The United Nations Secretary General, Antonio Guterres, on Monday, pledged to make 2023 “a year for peace” and a “year for action”, highlighting the need for practical solutions to a raft of pressing problems facing all regions of the world.
Guterres who made the pledge at the end of year press conference at UN Headquarters said, “We owe it to people to find solutions, to fight back, and to act”.
Building on his general call to action, Guterres announced that he would convene a Climate Ambition Summit in September 2023, and called on every leader to “step up – from governments, business, cities and regions, civil society and finance.”
He said it would be “a no-nonsense summit. No exceptions. No compromises.

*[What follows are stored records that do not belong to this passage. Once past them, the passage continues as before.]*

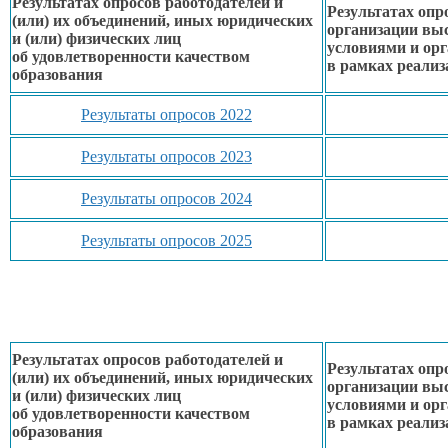
Результатах опросов работодателей и
Результатах опр
(или)
их объединений,
иных юридических
организации вы
и (или) физических лиц
условиями
и ор
об удовлетворенности
качеством
в рамках
реализ
образования
Результаты опросов 2022
Результаты опросов 2023
Результаты опросов 2024
Результаты опросов 2025
Результатах опросов работодателей и
Результатах опр
(или)
их объединений,
иных юридических
организации вы
и (или) физических лиц
условиями
и ор
об удовлетворенности
качеством
в рамках
реализ
образования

There will be no room for back-sliders, greenwashers, blame-shifters or repackaging of announcements of previous years.”
The UN chief said it would be convened alongside a General Assembly opening-week summit already in the calendar, designed to accelerate action at the halfway point towards the ambitious Sustainable Development Goals.
He said that although there might be “plenty of reasons for despair”, amid the Ukraine war, and associated cost-of-living crisis leaving the poorest nations on “debt row”, that was not an option.

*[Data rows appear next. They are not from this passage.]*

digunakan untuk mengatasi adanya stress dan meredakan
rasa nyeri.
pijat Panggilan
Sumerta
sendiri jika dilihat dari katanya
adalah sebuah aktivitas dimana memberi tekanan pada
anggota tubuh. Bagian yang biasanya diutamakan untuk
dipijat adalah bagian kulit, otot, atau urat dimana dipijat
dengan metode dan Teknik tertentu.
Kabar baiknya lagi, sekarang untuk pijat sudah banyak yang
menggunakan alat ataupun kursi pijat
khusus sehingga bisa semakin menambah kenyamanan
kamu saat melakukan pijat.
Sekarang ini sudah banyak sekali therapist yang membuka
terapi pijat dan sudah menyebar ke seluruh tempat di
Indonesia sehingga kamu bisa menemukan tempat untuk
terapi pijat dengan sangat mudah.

“This is not a time to sit on the sidelines, it is a time for resolve, determination, and – yes – even hope.
“Because despite the limitations and long odds, we are working to push back against despair, to fight back against disillusion and to find real solutions.
“Not perfect solutions – not even always pretty solutions – but practical solutions that are making a meaningful difference to people’s lives.
“Solutions that must put us on a pathway to a better, and more peaceful future,” Guterres added.
He highlighted the deal to halt the destruction of ecosystems worldwide, at the UN’s Biodiversity Conference, COP15.
“We are finally starting to form a peace pact, with nature”, he said, urging all countries to deliver on their promises.
Progress has been made on ending conflict in some of the world’s warzones, he said, pointing to the cessation of hostilities in northern Ethiopia, as another “reason for hope”, a by-product of “a rebirth of diplomacy.”